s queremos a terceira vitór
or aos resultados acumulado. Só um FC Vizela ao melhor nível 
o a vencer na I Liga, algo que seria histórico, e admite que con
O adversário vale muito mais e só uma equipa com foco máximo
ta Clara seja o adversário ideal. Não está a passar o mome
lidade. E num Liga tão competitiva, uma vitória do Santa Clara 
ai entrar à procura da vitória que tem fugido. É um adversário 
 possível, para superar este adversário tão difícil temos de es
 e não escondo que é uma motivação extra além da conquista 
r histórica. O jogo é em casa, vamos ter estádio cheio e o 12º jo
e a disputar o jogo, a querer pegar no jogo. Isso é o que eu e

◇ ◇ ◇ ◇

What to produce: Return the lines of the records that include the string "Liga".

Response below:
o a vencer na I Liga, algo que seria histórico, e admite que con
lidade. E num Liga tão competitiva, uma vitória do Santa Clara 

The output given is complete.